▶ _Required work_: In the material below, transcribe every line from the first through the line holding "While the husbands", exactly, and stop after that line.

▶ _Records supplied_:
[Start of section]
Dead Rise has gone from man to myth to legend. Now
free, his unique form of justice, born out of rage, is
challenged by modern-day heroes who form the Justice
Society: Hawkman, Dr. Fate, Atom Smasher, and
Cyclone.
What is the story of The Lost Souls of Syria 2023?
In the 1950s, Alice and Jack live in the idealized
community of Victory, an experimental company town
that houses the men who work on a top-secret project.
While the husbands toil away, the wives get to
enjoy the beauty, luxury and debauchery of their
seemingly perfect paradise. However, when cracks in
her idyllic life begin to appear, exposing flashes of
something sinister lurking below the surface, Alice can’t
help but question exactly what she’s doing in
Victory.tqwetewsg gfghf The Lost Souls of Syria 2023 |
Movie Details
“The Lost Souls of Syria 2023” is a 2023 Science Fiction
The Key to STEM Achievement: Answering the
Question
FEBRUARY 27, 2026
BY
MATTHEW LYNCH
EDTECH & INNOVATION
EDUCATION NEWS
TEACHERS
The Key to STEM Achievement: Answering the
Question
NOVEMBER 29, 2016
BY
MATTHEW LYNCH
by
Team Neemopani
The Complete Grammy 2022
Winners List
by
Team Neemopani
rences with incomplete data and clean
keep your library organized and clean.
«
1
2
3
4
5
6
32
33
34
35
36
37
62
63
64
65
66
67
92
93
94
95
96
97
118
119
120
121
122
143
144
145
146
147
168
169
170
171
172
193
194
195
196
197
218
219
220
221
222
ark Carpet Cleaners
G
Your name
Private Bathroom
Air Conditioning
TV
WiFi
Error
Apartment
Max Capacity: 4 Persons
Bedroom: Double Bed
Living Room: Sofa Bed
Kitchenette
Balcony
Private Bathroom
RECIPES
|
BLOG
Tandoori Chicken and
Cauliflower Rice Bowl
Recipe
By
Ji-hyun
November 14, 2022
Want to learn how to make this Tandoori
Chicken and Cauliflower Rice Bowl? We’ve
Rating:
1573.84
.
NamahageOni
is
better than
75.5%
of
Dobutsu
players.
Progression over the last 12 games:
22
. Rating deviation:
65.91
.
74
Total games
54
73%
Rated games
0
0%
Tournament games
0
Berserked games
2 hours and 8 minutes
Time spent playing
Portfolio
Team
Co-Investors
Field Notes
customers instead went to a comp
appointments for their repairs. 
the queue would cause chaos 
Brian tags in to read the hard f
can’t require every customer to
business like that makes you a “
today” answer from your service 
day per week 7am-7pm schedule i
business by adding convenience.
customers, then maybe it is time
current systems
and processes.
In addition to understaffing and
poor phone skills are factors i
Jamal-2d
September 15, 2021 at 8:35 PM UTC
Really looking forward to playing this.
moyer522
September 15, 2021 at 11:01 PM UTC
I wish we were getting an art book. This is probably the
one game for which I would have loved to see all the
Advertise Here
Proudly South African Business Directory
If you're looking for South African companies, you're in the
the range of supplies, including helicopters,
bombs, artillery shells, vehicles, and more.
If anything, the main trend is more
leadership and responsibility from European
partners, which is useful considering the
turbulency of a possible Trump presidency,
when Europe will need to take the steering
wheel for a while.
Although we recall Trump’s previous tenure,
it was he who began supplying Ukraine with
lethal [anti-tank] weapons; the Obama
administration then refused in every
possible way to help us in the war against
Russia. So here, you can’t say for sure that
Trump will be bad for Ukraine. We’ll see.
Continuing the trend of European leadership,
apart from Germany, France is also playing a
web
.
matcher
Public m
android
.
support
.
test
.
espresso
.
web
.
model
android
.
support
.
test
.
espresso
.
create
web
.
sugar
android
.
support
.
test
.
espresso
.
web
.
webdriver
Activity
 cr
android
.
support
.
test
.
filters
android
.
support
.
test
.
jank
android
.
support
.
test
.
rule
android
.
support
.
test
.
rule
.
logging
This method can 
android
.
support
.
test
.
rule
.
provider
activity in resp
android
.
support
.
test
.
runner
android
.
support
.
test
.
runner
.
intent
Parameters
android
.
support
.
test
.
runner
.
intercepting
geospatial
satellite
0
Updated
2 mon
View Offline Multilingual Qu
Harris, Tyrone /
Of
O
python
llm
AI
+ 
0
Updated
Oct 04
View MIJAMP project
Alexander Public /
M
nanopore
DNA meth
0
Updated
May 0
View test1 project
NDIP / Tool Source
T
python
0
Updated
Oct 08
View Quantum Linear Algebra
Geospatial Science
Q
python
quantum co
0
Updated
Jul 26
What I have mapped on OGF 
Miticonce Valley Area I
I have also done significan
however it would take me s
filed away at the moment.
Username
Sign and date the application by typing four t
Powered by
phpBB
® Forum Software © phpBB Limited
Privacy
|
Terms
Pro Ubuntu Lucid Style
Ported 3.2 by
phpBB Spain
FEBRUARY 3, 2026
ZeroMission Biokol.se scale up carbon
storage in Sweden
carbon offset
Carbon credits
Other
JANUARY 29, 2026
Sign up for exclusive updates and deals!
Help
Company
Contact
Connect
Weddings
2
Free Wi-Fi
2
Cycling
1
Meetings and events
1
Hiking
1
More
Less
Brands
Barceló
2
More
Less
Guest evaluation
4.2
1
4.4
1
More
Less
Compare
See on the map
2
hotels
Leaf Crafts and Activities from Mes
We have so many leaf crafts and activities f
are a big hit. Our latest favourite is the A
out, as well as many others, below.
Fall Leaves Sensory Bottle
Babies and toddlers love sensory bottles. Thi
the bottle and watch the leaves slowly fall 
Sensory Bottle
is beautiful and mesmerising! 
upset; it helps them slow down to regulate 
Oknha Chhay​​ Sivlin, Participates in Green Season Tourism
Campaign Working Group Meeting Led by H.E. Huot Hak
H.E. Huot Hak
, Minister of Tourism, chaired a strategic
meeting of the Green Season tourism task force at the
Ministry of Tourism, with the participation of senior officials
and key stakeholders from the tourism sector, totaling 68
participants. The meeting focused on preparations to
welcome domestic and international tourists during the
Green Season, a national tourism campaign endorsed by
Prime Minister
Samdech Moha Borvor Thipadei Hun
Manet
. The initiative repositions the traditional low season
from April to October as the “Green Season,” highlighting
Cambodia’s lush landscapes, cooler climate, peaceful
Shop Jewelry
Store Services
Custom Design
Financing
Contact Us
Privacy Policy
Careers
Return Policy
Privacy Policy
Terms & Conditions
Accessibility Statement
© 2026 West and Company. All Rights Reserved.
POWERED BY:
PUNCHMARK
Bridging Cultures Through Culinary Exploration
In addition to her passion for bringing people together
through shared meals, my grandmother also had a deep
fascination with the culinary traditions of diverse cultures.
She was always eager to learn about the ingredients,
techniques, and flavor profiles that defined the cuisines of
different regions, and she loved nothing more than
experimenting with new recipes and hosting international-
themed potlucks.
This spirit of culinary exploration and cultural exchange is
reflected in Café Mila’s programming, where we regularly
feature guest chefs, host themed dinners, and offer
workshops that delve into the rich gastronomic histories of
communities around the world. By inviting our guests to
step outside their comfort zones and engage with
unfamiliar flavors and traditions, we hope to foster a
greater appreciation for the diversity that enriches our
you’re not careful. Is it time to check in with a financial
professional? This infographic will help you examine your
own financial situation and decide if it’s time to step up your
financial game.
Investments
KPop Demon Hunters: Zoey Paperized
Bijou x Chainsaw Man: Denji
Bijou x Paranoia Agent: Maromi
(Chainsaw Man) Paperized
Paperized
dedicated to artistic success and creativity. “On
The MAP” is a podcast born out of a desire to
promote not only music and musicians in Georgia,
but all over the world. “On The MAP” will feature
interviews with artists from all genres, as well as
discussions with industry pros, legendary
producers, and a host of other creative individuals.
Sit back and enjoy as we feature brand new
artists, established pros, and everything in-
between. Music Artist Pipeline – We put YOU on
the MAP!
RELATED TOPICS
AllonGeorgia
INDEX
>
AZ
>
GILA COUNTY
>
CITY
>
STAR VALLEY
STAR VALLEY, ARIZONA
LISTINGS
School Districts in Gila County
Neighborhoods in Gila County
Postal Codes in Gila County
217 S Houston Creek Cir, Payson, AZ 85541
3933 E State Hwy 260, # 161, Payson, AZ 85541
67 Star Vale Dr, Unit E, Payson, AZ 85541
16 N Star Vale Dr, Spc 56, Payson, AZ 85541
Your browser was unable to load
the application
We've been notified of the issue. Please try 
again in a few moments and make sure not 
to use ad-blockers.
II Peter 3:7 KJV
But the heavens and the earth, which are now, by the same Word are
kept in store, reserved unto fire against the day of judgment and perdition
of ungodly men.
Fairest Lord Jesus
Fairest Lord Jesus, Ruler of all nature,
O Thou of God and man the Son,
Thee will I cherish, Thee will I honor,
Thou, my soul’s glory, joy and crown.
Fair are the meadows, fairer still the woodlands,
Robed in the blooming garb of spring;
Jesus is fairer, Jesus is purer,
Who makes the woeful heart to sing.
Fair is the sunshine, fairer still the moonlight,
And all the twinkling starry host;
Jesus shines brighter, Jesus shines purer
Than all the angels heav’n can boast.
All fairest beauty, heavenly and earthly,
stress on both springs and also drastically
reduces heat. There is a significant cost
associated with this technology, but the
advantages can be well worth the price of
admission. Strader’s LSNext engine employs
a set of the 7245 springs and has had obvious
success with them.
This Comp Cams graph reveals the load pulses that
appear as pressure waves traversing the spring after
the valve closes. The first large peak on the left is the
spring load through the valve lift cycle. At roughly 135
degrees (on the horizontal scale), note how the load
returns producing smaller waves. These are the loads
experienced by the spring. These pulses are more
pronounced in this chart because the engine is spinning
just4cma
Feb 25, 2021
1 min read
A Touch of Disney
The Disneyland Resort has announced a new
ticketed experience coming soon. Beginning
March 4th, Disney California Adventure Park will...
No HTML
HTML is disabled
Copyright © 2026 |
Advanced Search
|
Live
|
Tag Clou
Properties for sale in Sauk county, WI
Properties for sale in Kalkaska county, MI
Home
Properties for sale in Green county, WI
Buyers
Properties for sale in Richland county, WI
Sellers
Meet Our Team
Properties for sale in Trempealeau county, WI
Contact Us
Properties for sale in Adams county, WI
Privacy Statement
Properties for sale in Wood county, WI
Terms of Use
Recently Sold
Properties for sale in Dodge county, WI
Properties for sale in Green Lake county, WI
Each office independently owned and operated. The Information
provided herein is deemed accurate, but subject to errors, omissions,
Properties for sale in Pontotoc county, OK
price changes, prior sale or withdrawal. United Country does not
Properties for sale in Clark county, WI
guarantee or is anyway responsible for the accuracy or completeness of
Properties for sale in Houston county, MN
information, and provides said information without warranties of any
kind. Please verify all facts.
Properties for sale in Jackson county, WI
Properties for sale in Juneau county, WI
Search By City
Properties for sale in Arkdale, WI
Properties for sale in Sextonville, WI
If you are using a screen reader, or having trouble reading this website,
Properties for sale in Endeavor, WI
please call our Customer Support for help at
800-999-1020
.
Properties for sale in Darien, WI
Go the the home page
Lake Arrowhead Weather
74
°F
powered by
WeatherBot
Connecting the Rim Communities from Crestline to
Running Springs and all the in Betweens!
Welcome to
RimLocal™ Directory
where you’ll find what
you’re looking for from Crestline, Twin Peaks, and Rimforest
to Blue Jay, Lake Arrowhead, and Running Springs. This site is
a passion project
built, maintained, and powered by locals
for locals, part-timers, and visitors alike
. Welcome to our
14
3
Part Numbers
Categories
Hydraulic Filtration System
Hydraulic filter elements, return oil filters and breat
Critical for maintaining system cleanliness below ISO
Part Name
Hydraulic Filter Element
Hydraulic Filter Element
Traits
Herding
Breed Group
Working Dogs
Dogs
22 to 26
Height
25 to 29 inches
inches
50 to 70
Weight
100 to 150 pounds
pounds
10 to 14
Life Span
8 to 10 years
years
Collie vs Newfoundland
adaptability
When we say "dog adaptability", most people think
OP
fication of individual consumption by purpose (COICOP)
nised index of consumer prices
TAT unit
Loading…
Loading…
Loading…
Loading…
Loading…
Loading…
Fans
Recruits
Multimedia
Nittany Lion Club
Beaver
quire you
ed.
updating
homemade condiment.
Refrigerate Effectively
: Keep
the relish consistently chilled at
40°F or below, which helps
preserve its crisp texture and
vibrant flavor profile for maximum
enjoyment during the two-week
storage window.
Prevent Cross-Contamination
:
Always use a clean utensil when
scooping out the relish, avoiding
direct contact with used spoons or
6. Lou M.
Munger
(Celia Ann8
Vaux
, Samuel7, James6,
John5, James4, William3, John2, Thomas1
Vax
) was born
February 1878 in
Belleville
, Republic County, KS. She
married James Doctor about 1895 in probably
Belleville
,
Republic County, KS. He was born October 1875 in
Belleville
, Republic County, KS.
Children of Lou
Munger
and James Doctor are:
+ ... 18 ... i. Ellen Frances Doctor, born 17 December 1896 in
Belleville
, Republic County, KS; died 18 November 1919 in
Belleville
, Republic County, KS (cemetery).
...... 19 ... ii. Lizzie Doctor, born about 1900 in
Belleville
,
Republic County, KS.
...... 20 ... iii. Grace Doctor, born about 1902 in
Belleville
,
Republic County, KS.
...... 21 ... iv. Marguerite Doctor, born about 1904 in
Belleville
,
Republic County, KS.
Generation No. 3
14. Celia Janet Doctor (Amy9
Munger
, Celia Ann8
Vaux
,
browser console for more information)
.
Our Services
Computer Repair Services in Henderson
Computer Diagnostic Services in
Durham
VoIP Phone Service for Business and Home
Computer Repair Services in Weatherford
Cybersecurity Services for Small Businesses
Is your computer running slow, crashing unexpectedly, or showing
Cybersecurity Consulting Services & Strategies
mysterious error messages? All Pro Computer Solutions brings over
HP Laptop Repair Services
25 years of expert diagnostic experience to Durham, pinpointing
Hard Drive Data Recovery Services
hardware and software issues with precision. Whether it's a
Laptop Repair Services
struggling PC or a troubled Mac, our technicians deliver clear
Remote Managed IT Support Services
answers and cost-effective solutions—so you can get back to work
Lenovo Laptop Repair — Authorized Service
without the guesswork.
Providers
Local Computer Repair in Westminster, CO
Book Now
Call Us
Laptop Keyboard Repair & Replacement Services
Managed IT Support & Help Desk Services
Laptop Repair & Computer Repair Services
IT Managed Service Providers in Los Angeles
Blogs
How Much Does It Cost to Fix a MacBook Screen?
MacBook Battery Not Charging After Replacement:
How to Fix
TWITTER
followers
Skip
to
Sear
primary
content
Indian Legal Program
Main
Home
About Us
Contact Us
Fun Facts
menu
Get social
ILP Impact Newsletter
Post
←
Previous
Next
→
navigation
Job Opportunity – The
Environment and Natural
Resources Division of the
[End of section]
▶ _Result of this exercise_:
Dead Rise has gone from man to myth to legend. Now
free, his unique form of justice, born out of rage, is
challenged by modern-day heroes who form the Justice
Society: Hawkman, Dr. Fate, Atom Smasher, and
Cyclone.
What is the story of The Lost Souls of Syria 2023?
In the 1950s, Alice and Jack live in the idealized
community of Victory, an experimental company town
that houses the men who work on a top-secret project.
While the husbands toil away, the wives get to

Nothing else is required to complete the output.